Another question that arises from the text is what the object of Abram’s faith was. Is the phrase “And he believed the Lord” (v. 6) in response to one (or more) of the three promises that Yahweh made to Abram in vv. 1–5? Or is Abram perhaps responding in faith to the entirety of Yahweh’s assurances in this passage?4 Schliesser contends,
The prepositional expression that belongs to וְהֶאֱמִ֖ן is יהוָ֑ה. It does not say: Abraham believed Yahweh what he said (credere deo), but: Abraham believed in Yahweh (credere in deum). If read accurately and without limiting its meaning, וְהֶאֱמִ֖ן connotes: Abraham does not only consider or declare trustworthy the words of Yahweh and, furthermore, he does not only gain firmness and certainty in them, but he gains firmness and fastens himself in the one who gave these promises and assurances.5
Thus, both the grammar and the theology of this verse (as understood in its full biblical context) indicate that Abraham’s faith is ultimately placed in Yahweh Himself.
The contextual sense of וְהֶאֱמִ֖ן in Gen 15:6 as having belief in God is found elsewhere in the Hebrew Bible (Exod. 14:31; Num. 14:11, 20:12; Deut. 1:32; 2 Kings 17:14; Pss. 78:22; Jon. 3:5). These verses reveal a contextual pattern; in each case, הֶאֱמִינ is used in relation to a belief in God that saves. This same word is used for the faith of the Israelites when the Lord brought them across the Red Sea and drowned the pursuing Egyptians (Exod. 14:31), and the faith to which Jehoshaphat rallies the kingdom of Judah as God delivers them from their enemies (2 Chron. 20:20), and the belief of the inhabitants of Nineveh that saved them from God’s imminent judgment (Jon. 3:5).

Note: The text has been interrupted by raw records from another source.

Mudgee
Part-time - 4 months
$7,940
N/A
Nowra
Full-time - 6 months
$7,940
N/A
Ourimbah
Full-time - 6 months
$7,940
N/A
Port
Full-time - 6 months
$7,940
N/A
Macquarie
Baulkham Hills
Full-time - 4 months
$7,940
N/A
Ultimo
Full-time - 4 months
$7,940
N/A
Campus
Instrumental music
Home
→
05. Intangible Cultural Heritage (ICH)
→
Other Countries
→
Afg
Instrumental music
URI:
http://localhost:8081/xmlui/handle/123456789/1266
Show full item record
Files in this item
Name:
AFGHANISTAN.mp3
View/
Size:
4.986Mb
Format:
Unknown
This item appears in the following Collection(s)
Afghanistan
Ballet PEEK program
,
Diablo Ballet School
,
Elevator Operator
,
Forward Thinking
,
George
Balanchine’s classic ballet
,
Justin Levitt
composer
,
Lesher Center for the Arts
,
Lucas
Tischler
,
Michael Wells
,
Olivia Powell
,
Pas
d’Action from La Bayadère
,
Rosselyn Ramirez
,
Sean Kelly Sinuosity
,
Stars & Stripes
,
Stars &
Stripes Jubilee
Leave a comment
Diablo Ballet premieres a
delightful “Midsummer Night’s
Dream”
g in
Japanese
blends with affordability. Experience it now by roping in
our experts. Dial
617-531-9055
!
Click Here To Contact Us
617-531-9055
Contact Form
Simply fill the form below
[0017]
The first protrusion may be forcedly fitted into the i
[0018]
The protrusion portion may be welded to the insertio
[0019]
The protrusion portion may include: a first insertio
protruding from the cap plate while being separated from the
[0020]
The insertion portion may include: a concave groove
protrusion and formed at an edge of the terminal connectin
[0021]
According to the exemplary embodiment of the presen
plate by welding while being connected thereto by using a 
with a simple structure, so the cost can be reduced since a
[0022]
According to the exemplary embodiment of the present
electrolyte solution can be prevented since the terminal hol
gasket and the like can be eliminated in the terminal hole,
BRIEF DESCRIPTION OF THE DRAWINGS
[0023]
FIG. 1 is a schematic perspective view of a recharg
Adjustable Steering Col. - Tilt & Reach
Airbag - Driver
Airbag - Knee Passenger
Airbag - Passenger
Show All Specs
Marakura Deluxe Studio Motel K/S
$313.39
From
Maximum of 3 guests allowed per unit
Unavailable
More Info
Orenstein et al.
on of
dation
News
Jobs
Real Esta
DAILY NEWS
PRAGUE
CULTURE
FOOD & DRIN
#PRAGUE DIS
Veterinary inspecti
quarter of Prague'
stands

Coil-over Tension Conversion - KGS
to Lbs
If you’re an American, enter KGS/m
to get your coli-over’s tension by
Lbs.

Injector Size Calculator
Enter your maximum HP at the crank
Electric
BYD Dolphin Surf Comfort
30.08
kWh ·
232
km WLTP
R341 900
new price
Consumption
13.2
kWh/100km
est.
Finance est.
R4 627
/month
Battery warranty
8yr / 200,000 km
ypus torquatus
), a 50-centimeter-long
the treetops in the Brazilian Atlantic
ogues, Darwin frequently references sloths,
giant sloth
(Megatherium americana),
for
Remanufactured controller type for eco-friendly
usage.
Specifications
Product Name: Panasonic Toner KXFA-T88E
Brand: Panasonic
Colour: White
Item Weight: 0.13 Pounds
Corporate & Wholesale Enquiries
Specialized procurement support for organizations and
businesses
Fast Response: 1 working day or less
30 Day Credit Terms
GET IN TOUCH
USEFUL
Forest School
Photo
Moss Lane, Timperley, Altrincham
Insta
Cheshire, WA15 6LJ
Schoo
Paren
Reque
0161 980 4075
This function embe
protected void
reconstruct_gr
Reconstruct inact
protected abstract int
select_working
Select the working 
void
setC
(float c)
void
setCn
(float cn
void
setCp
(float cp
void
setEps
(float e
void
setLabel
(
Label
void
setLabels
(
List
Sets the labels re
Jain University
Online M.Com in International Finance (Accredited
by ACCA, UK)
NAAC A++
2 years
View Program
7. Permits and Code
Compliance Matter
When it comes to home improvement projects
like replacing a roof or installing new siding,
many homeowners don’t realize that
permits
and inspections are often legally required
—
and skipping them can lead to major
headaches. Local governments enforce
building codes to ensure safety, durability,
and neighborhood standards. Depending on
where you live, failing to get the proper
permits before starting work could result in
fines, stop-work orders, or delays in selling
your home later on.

The word הֶאֱמִינ is also used in the negative sense to refer to a lack of faith that leads to destruction rather than salvation. Examples include Numbers 14:11 (c.f. Deut. 1:32; Psalm 78:22), where a lack of belief condemned an entire generation of Israelites to die in the wilderness; Numbers 20:12, where a lack of belief prohibited Moses and Aaron from entering the promised land with their fellow Israelites; 2 Kings 17:14 where God allowed the northern kingdom of Israel to be overthrown by Assyria because of their unbelief.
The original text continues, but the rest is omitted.